GPU Setup¶

Overview¶

GPU acceleration significantly improves performance for:

VLM Backend: NuExtract models (4-8 GB VRAM)
Local LLM: vLLM inference (8-24 GB VRAM)

Remote Inference

Remote LLM providers (OpenAI, Mistral, Gemini, WatsonX) do not require a GPU, but using one could still improve Docling conversion performance.

Important: Package Conflict Notice¶

Workaround for Dependency Conflicts

uv handles installing PyTorch with GPU support automatically in most cases.

Only follow this guide as a workaround if you are encountering a specific dependency conflict when using docling[vlm] alongside GPU-enabled torch.

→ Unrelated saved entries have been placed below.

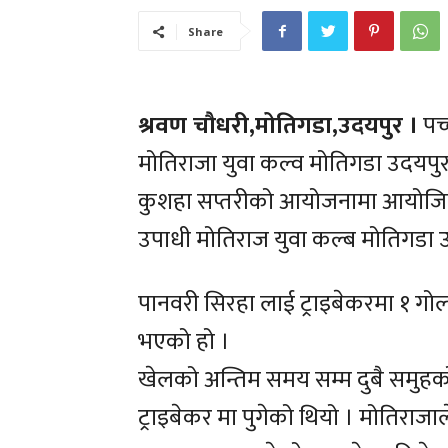
Share
श्रवण चौधरी,मोतिगडा,उदयपुर ।
पच्
मोतिराजा युवा कल्व मोतिगडा उदयपुरले 
कुशहा सप्तरीको आयोजनामा आयोजित 
उपाधी मोतिराज युवा कल्ब मोतिगडा उ
पानवरी सिरहा लाई ट्राइबेकरमा १ गो
भएको हो ।
खेलको अन्तिम समय सम्म दुबै समुहको
ट्राइबेकर मा पुगेको थियो । मोतिराजा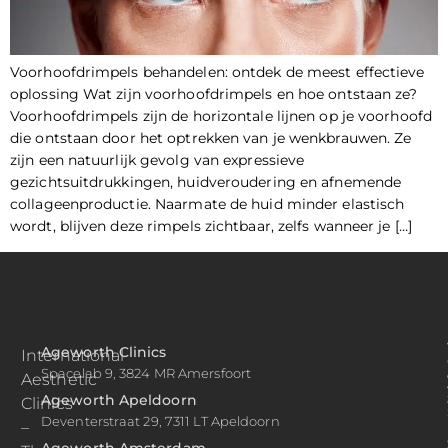
Voorhoofdrimpels behandelen: ontdek de meest effectieve
oplossing Wat zijn voorhoofdrimpels en hoe ontstaan ze?
Voorhoofdrimpels zijn de horizontale lijnen op je voorhoofd
die ontstaan door het optrekken van je wenkbrauwen. Ze
zijn een natuurlijk gevolg van expressieve
gezichtsuitdrukkingen, huidveroudering en afnemende
collageenproductie. Naarmate de huid minder elastisch
wordt, blijven deze rimpels zichtbaar, zelfs wanneer je […]
Ageworth Clinics
International
Spacelab 9, 3824 MR Amersfoort
Aesthetic
Ageworth Apeldoorn
Clinics
Deventerstraat 29, 7311 LT Apeldoorn
–
Ageworth Amsterdam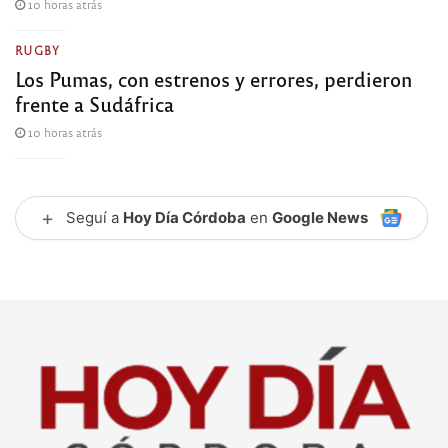
10 horas atrás
RUGBY
Los Pumas, con estrenos y errores, perdieron
frente a Sudáfrica
10 horas atrás
+
Seguí a
Hoy Día Córdoba
en
Google News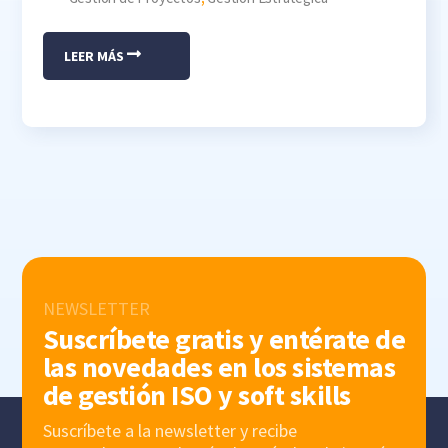
LEER MÁS
NEWSLETTER
Suscríbete gratis y entérate de
las novedades en los sistemas
de gestión ISO y soft skills
Suscríbete a la newsletter y recibe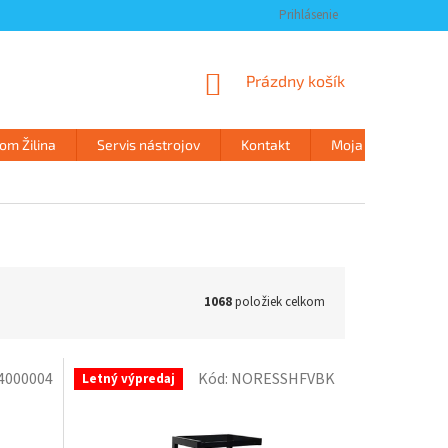
Prihlásenie
NÁKUPNÝ
Prázdny košík
KOŠÍK
m Žilina
Servis nástrojov
Kontakt
Moja objednávka
1068
položiek celkom
4000004
Kód:
NORESSHFVBK
Letný výpredaj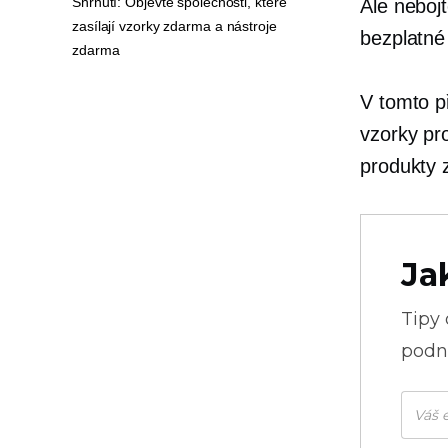
Shrnutí: Objevte společnosti, které
Ale nebojt
zasílají vzorky zdarma a nástroje
bezplatné
zdarma
V tomto p
vzorky pr
produkty 
Ja
Tipy
podni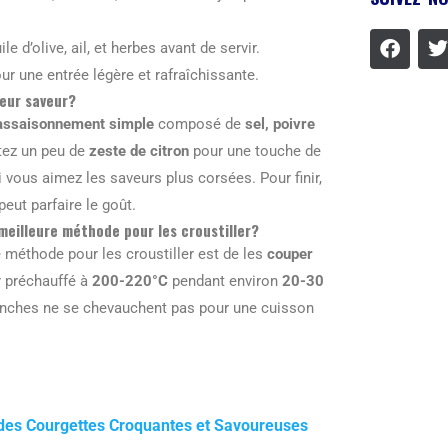
 d’olive, ail, et herbes avant de servir.
pour une entrée légère et rafraîchissante.
eur saveur?
assaisonnement simple
composé de
sel, poivre
outez un peu de
zeste de citron
pour une touche de
 vous aimez les saveurs plus corsées. Pour finir,
peut parfaire le goût.
 meilleure méthode pour les croustiller?
e méthode pour les croustiller est de les
couper
ur préchauffé à
200-220°C
pendant environ
20-30
ranches ne se chevauchent pas pour une cuisson
t des Courgettes Croquantes et Savoureuses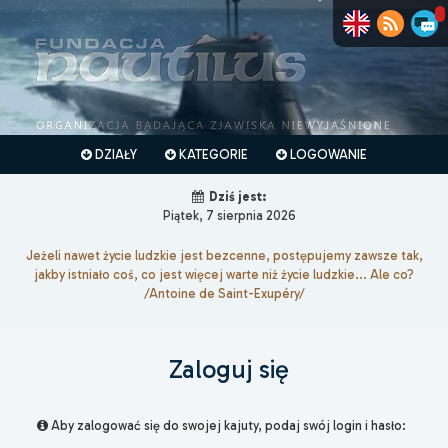
DZIAŁY
KATEGORIE
LOGOWANIE
Dziś jest:
Piątek, 7 sierpnia 2026
Jeżeli nawet życie ludzkie jest bezcenne, postępujemy zawsze tak,
jakby istniało coś, co jest więcej warte niż życie ludzkie... Ale co?
/Antoine de Saint-Exupéry/
Zaloguj się
Aby zalogować się do swojej kajuty, podaj swój login i hasło:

Workaround: Manual installation using pip (see below).

Prerequisites¶

1. NVIDIA GPU¶

Verify you have a compatible NVIDIA GPU:

nvidia-smi

Expected output:

+-----------------------------------------------------------------------------+
| NVIDIA-SMI 535.129.03   Driver Version: 535.129.03   CUDA Version: 12.2   |
|-------------------------------+----------------------+----------------------+
| GPU  Name        Persistence-M| Bus-Id        Disp.A | Volatile Uncorr. ECC |
| Fan  Temp  Perf  Pwr:Usage/Cap|         Memory-Usage | GPU-Util  Compute M. |
|===============================+======================+======================|
|   0  NVIDIA GeForce ...  Off  | 00000000:01:00.0  On |                  N/A |
| 30%   45C    P8    15W / 250W |    500MiB /  8192MiB |      2%      Default |
+-------------------------------+----------------------+----------------------+

2. CUDA Toolkit¶

Check your CUDA version from nvidia-smi output above.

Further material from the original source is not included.